## Exercise instructions
For every line in the records below that holds "Głuszyca", make a copy.

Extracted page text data
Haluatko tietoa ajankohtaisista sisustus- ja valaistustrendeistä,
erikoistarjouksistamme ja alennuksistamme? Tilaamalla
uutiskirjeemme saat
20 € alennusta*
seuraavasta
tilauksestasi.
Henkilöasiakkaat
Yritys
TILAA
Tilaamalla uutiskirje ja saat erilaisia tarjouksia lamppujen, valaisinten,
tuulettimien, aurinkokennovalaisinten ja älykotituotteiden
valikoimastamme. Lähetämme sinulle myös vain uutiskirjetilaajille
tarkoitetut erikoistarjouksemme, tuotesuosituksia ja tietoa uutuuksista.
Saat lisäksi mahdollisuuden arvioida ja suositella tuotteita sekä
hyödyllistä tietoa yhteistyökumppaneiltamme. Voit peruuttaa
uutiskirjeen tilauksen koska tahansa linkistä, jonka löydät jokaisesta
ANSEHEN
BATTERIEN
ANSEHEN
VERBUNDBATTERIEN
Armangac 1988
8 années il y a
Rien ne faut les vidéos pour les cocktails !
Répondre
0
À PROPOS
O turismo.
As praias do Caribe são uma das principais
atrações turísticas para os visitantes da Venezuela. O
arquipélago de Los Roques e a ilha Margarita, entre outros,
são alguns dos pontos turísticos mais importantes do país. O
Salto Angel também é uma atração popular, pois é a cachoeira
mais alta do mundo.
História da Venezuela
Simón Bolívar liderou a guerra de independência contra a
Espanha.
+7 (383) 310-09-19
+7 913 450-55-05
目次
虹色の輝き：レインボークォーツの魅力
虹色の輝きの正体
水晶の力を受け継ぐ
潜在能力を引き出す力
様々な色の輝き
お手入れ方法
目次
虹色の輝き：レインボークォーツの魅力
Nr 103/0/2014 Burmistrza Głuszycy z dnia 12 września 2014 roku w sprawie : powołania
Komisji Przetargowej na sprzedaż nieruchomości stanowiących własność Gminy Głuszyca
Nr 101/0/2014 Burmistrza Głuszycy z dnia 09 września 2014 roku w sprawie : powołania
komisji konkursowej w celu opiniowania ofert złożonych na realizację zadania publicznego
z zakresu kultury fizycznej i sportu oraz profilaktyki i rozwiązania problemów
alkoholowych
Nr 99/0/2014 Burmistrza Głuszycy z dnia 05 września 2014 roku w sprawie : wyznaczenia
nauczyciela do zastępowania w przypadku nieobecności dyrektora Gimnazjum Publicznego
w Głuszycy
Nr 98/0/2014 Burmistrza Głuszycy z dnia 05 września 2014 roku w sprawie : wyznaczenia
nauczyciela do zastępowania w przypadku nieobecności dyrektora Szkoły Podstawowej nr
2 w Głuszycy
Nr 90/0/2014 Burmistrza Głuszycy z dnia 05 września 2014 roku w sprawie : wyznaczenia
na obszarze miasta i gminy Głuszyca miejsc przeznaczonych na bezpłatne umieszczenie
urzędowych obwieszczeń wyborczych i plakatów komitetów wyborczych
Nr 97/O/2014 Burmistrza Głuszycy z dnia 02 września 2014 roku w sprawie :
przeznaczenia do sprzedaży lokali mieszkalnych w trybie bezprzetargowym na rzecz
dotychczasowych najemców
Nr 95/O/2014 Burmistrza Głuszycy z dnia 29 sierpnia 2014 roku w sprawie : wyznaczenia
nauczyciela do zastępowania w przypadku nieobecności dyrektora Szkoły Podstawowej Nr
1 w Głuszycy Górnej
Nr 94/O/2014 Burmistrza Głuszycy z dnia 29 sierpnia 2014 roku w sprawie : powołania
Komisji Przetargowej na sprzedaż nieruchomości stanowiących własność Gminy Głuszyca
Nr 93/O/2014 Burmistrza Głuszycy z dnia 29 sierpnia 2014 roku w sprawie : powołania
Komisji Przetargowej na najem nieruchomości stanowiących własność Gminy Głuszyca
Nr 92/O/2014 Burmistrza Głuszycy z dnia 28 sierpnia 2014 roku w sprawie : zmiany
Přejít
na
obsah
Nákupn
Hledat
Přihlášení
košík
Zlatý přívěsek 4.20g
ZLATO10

## Completed task
Komisji Przetargowej na sprzedaż nieruchomości stanowiących własność Gminy Głuszyca
na obszarze miasta i gminy Głuszyca miejsc przeznaczonych na bezpłatne umieszczenie
Komisji Przetargowej na sprzedaż nieruchomości stanowiących własność Gminy Głuszyca
Komisji Przetargowej na najem nieruchomości stanowiących własność Gminy Głuszyca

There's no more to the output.